Had to share as soon as I saw this...


----------



## blue ant (Jan 27, 2018)

Disclaimer: This post is in rather poor taste. If you're disabled and take offense, please understand that I'm not making fun of you, and please accept my apology. 

Honestly, I would hardly call OP "minimalist". No minimalist with a pair of perfectly good hands would splurge on a bindle, let alone a handle for it. And he's covered in unnecessary clothes! He isn't even trying.
My minimalist setup is as follows. I realized that I didn't need any bourgeois storage solutions for my gear. Instead, I alternately shove everything down my throat or up my ass. I used to have a decent organization system, but these days I just use whichever has more room.
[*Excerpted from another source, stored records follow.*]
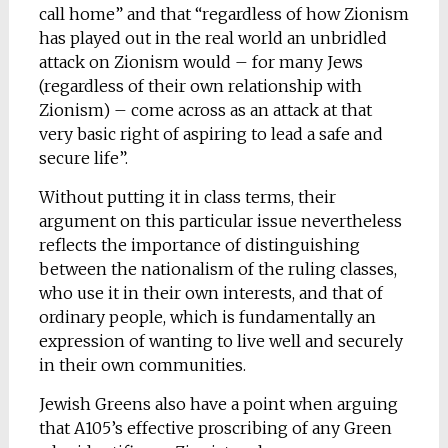
call home” and that “regardless of how Zionism
has played out in the real world an unbridled
attack on Zionism would – for many Jews
(regardless of their own relationship with
Zionism) – come across as an attack at that
very basic right of aspiring to lead a safe and
secure life”.
Without putting it in class terms, their
argument on this particular issue nevertheless
reflects the importance of distinguishing
between the nationalism of the ruling classes,
who use it in their own interests, and that of
ordinary people, which is fundamentally an
expression of wanting to live well and securely
in their own communities.
Jewish Greens also have a point when arguing
that A105’s effective proscribing of any Green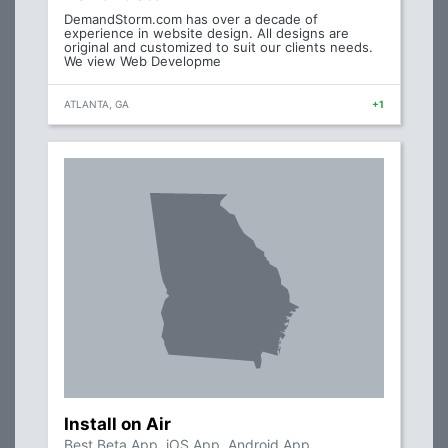
DemandStorm.com has over a decade of
experience in website design. All designs are
original and customized to suit our clients needs.
We view Web Developme
ATLANTA, GA
+1
Install on Air
Best Beta App, iOS App, Android App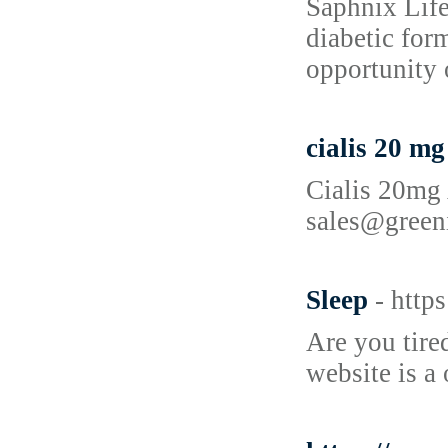
Saphnix Life
diabetic for
opportunity 
cialis 20 m
Cialis 20mg 
sales@green
Sleep
- http
Are you tire
website is a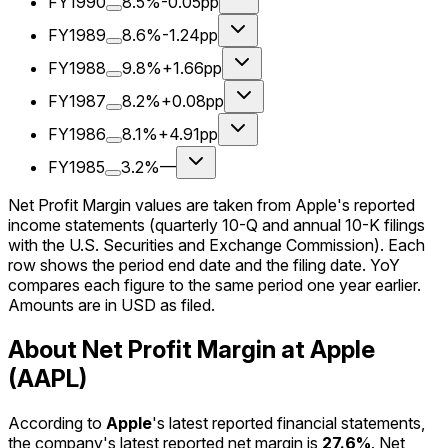
FY1990
8.5%
-0.05pp
FY1989
8.6%
-1.24pp
FY1988
9.8%
+1.66pp
FY1987
8.2%
+0.08pp
FY1986
8.1%
+4.91pp
FY1985
3.2%
—
Net Profit Margin values are taken from Apple's reported
income statements (quarterly 10-Q and annual 10-K filings
with the U.S. Securities and Exchange Commission). Each
row shows the period end date and the filing date. YoY
compares each figure to the same period one year earlier.
Amounts are in USD as filed.
About Net Profit Margin at Apple
(AAPL)
According to
Apple
's latest reported financial statements,
the company's
latest reported
net margin
is
27.6%
.
Net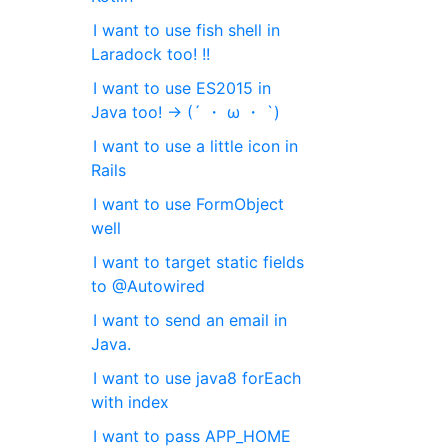
I want to use fish shell in
Laradock too! !!
I want to use ES2015 in
Java too! → (´ ・ ω ・ `)
I want to use a little icon in
Rails
I want to use FormObject
well
I want to target static fields
to @Autowired
I want to send an email in
Java.
I want to use java8 forEach
with index
I want to pass APP_HOME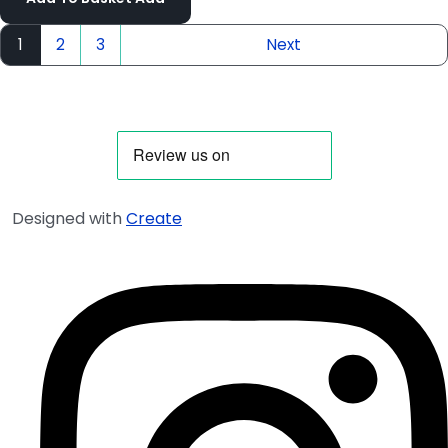
1
2
3
Next
Designed with
Create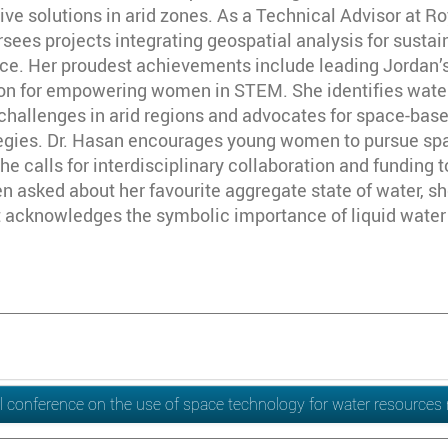
ive solutions in arid zones. As a Technical Advisor at 
rsees projects integrating geospatial analysis for sus
ence. Her proudest achievements include leading Jordan’
on for empowering women in STEM. She identifies water s
l challenges in arid regions and advocates for space-ba
tegies. Dr. Hasan encourages young women to pursue sp
e calls for interdisciplinary collaboration and funding 
 asked about her favourite aggregate state of water, sh
 acknowledges the symbolic importance of liquid water f
l conference on the use of space technology for water resourc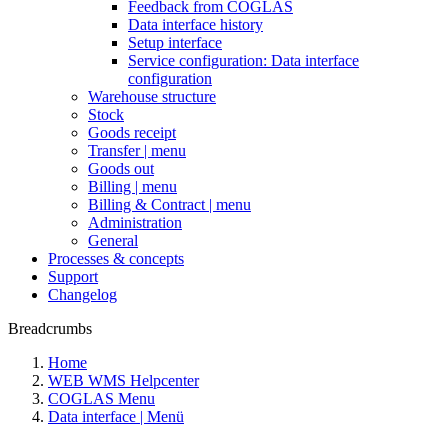
Feedback from COGLAS
Data interface history
Setup interface
Service configuration: Data interface
configuration
Warehouse structure
Stock
Goods receipt
Transfer | menu
Goods out
Billing | menu
Billing & Contract | menu
Administration
General
Processes & concepts
Support
Changelog
Breadcrumbs
Home
WEB WMS Helpcenter
COGLAS Menu
Data interface | Menü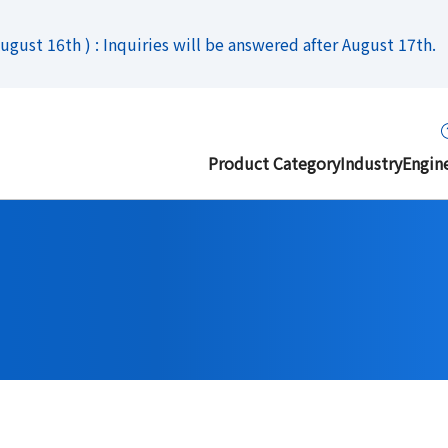
gust 16th ) : Inquiries will be answered after August 17th.
Product Category
Industry
Engin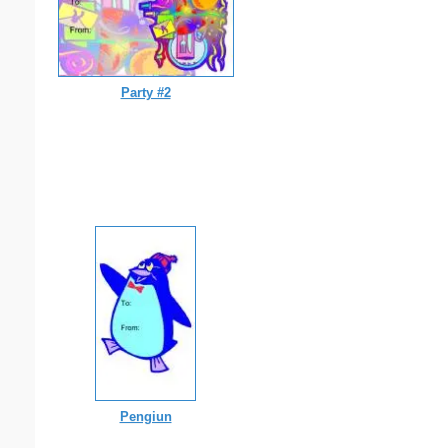
Party #2
Pengiun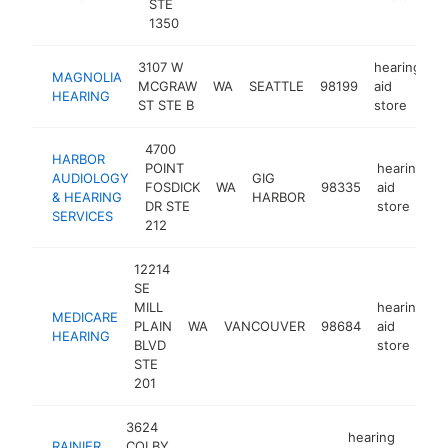
STE
1350
3107 W
hearing
MAGNOLIA
MCGRAW
WA
SEATTLE
98199
aid
h
HEARING
ST STE B
store
4700
HARBOR
POINT
hearing
AUDIOLOGY
GIG
FOSDICK
WA
98335
aid
h
& HEARING
HARBOR
DR STE
store
SERVICES
212
12214
SE
MILL
hearing
MEDICARE
PLAIN
WA
VANCOUVER
98684
aid
h
HEARING
BLVD
store
STE
201
3624
hearing
RAINIER
COLBY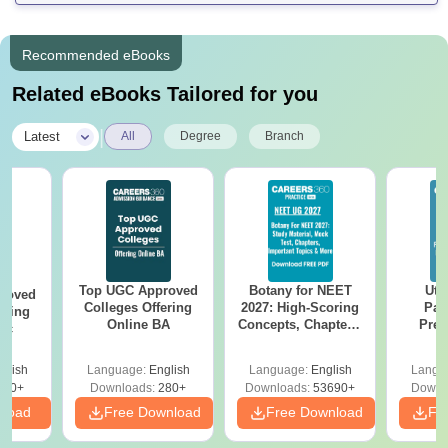
Recommended eBooks
Related eBooks Tailored for you
|
Latest
All
Degree
Branch
Top UGC Approved
Botany for NEET
Utt
roved
Colleges Offering
2027: High-Scoring
Par
ering
Online BA
Concepts, Chapters,
Prev
Sc
Mock Tests &
Quest
Preparation Guide
with A
glish
Language:
English
Language:
English
Langu
Solut
320+
Downloads:
280+
Downloads:
53690+
Downl
nload
Free Download
Free Download
Fr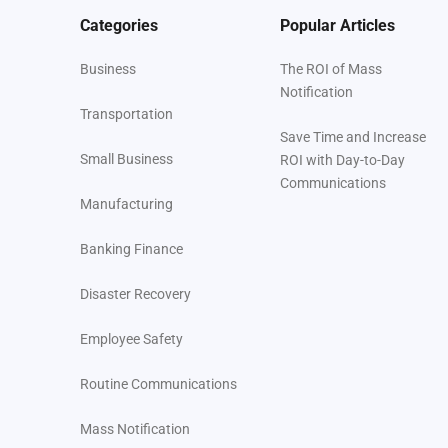
Categories
Popular Articles
Business
The ROI of Mass
Notification
Transportation
Save Time and Increase
Small Business
ROI with Day-to-Day
Communications
Manufacturing
Banking Finance
Disaster Recovery
Employee Safety
Routine Communications
Mass Notification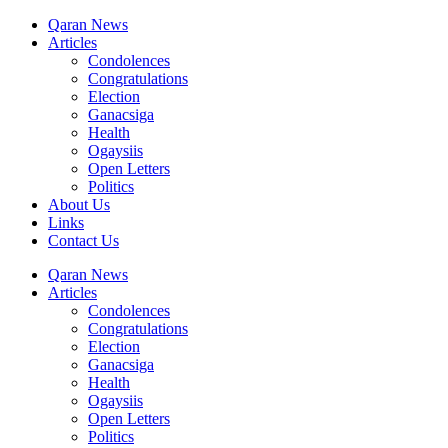
Qaran News
Articles
Condolences
Congratulations
Election
Ganacsiga
Health
Ogaysiis
Open Letters
Politics
About Us
Links
Contact Us
Qaran News
Articles
Condolences
Congratulations
Election
Ganacsiga
Health
Ogaysiis
Open Letters
Politics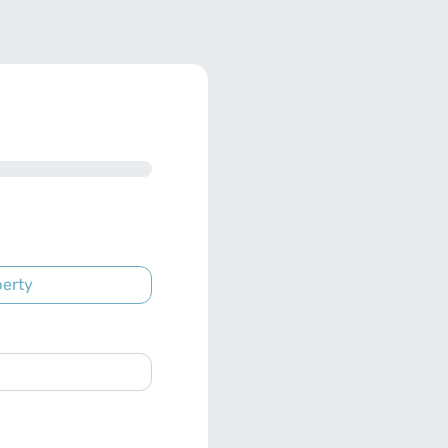
perty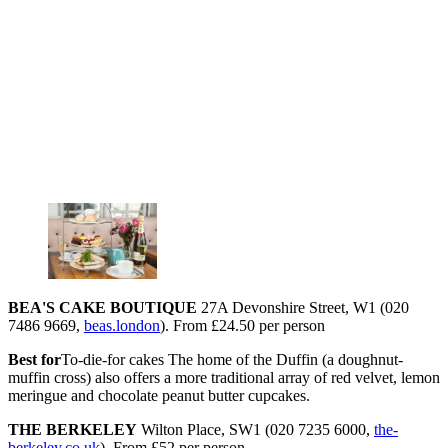
BEA'S CAKE BOUTIQUE
27A Devonshire Street, W1 (020
7486 9669,
beas.london
). From £24.50 per person
Best for
To-die-for cakes The home of the Duffin (a doughnut-
muffin cross) also offers a more traditional array of red velvet, lemon
meringue and chocolate peanut butter cupcakes.
THE BERKELEY
Wilton Place, SW1 (020 7235 6000,
the-
berkeley.co.uk
). From £52 per person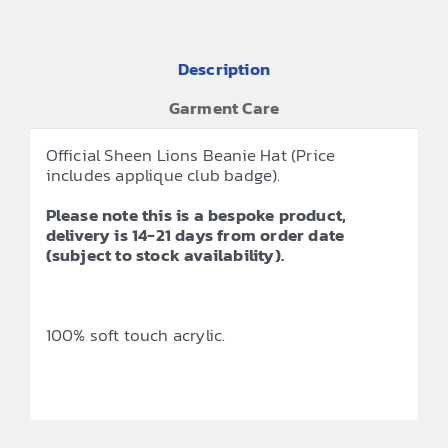
Description
Garment Care
Official Sheen Lions Beanie Hat (Price
includes applique club badge).
Please note this is a bespoke product,
delivery is 14-21 days from order date
(subject to stock availability).
100% soft touch acrylic.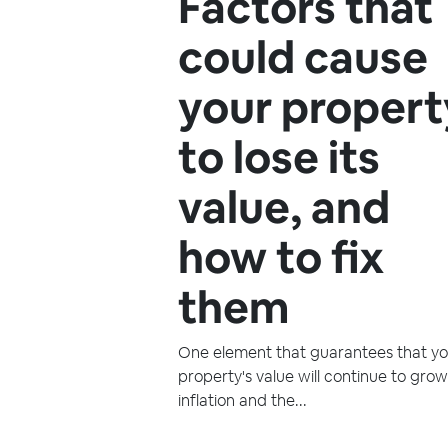
Factors that
could cause
your propert
to lose its
value, and
how to fix
them
One element that guarantees that yo
property's value will continue to grow
inflation and the...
It took some getting used to at first, but once I gained complete control of my sphincter, mouth, intestines, and esophagus, it was no problem. (Plus I'm now a sex god.)
Once I had that down, I realized that my legs had to weigh at least 10 pounds each, so I had them removed in Mexicali. Now I just walk around on my arms, which isn't quite as fast or ergonomic as walking, but man, is my new body elegant!
I then realized I could pare down my gear further, so I chopped off my hands. Turns out you don't even need them! Your jaws and tongue can do most of the fine manipulation your hands usually do, and their grip strength is way better anyways. It also means I can't hitchhike anymore, due to not having any thumbs, but I don't want to have to interact with all those baroque housie fucks anyhow.
I've also DIY removed my appendix, and I've gotten rid of extra eyes, kidneys, etc. I don't know how much more I can pare down my gear without killing myself, but if anyone has any tips, please tell me.


----------